Vieux carignan, Counoise, Vaccarèse for the reds; Picardon, Clairette, Grenache for the whites are just a few of your many varietals. Tell me about your idea to rehabilitate these old grapes?
I wanted to preserve the culture of those who came before. I began in 1993 with the Counoise grapes, and since then I’ve carried out complantation experiments every year as I enjoy the richness and nuance this engenders. The process involves tasting different varietals before selecting only the best ones; these I will work with in depth. It’s quite a risky business as I never know for sure what the result will be…But it works! A kind of synergy develops between the plants in time, they ripen together. I hope whoever inherits these diverse vines will make something original with them.
Tell me about your viticultural methods
I work on my 15 hectares of old vines every day. I aim for low yields thanks to the hundred-year-old plants that produce very little. Some of the younger vines make more of a dry extract than a juice. I carry out gobelet pruning, and this combined with the deep roots offer an average volume of between 8 and 15 hectolitres per year.
This year I was hit by a mildew brought about by spring showers. This meant I lost some of the harvest which, along with the fact we harvested late, led to a yield of 3hl/ha overall, of very high quality, though!
When it comes to the harvest, mine can be particularly long and can, as was the case this year, last all the way into early November. As I said, I do take risks to get the best expression of the terroir. I trust my taste of the grapes without overly analysing. If it’s good, I harvest.
How do you organise your team’s work?
I have a little, full-time team of 3 people. I’m involved in every stage of the process; this is important for my personal satisfaction, and I find that if I delegate too much work, I separate myself from my objectives.

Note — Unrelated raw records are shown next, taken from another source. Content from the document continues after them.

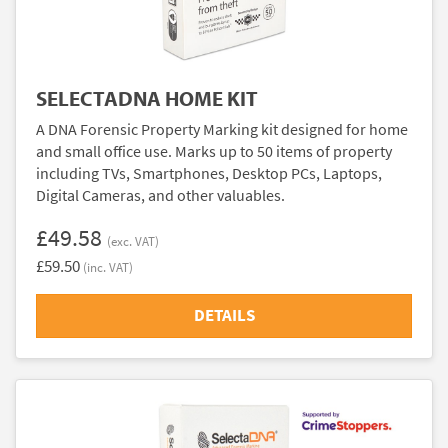
SELECTADNA HOME KIT
A DNA Forensic Property Marking kit designed for home
and small office use. Marks up to 50 items of property
including TVs, Smartphones, Desktop PCs, Laptops,
Digital Cameras, and other valuables.
£49.58
(exc. VAT)
£59.50
(inc. VAT)
DETAILS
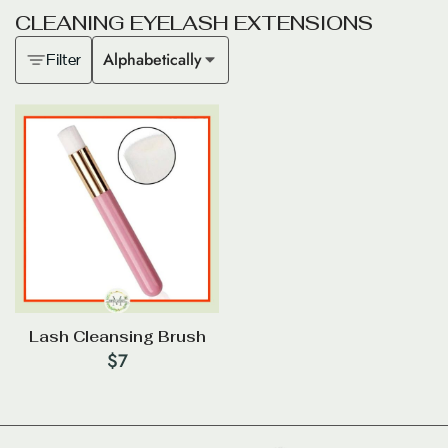
C
L
E
A
N
I
N
G
E
Y
E
L
A
S
H
E
X
T
E
N
S
I
O
N
S
Alphabetically
Filter
Lash Cleansing Brush
$
7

Biodynamic methods are what allow me to reach these objectives. The domain is certified, though I don’t put this on the bottle as I don’t want it to be seen as a marketing ploy. The growing of my vines follows the calendar, since each day influences the soil and the plant slightly differently. Inevitably, when the weather’s good, we spend all day outside. When it’s not as nice out, we spend our time preparing orders and other tasks that don’t affect the vines. In any case, there is always something to be done!
In terms of vinification, what’s your signature style?
I don’t have a recipe that I follow to the letter. Sometimes I have a style phase that lasts three to four vintages. I vinify my wines separately, taking the time to find my path. For example, I used to destem the bunches completely, and now I only do it partially.
Generally speaking, though, I don’t use additives and no extra yeast is needed. Same goes for enzymes. I do add a bit of sulphur after the malolactic fermentation, but only a small dose to stabilise the wine.
The wine matures for a long time: two years for the whites and three for the reds. I also age them in the bottle for a while so that they’re already pleasant when I sell them.
Let’s finish with (perhaps) the most important bit: the wine!
My wines are made to be aged at length (around 20 years) and begin to reveal their aromatic palette after 7 years. I recommend decanting the young ones, the others just need to be opened around an hour before serving. Believe me, they’ll speak for themselves, with different expressions throughout the course of a good meal.
Thank you to Jérôme Bressy for giving up some of his precious time for an enriching and lively interview. We wish him the best in his experimental work!